Srinagar , Jan 14 :  The revised qualifying standards for NEET-PG 2025 have triggered intense concern across the medical fraternity, exposing a deep fault line in India’s postgraduate medical admission process. The latest notification by the National Board of Examinations has significantly lowered qualifying percentiles, sparking fears about the future quality of medical education and healthcare delivery.

Under the revised norms, candidates from the General and EWS categories are now considered eligible at the 7th percentile, which corresponds to a score of 103 out of 800. Even more alarming is the threshold set for SC, ST, and OBC categories, where the qualifying percentile has been reduced to zero, with reported scores touching minus 40 out of 800. Such figures have left doctors, educators, and policy observers questioning the credibility of the screening process itself.
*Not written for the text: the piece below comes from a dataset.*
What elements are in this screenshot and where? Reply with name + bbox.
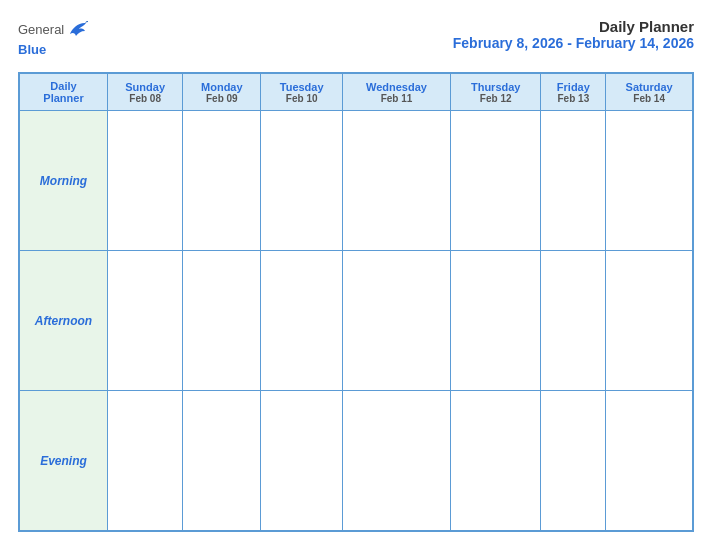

Experts argue that affirmative measures were introduced to ensure fair representation, not to eliminate academic thresholds altogether. Medicine, they stress, is a discipline where competence is non-negotiable, as every decision directly impacts human life. “Lowering the bar to this extent risks normalising mediocrity in a profession that demands excellence,” warn senior clinicians.

The implications are especially serious for regions like Jammu and Kashmir, where the healthcare system already faces manpower shortages and infrastructure challenges. Observers caution that unchecked dilution of standards could result in medical institutions producing graduates ill-equipped for the demands of clinical practice, ultimately endangering patient safety.

The controversy has reignited a broader national debate on balancing social justice with merit. Critics are now calling for immediate rationalisation of admission policies to restore credibility, uphold academic rigor, and protect public health. As the dust settles, one question looms large: Can a healthcare system survive if merit is no longer its backbone?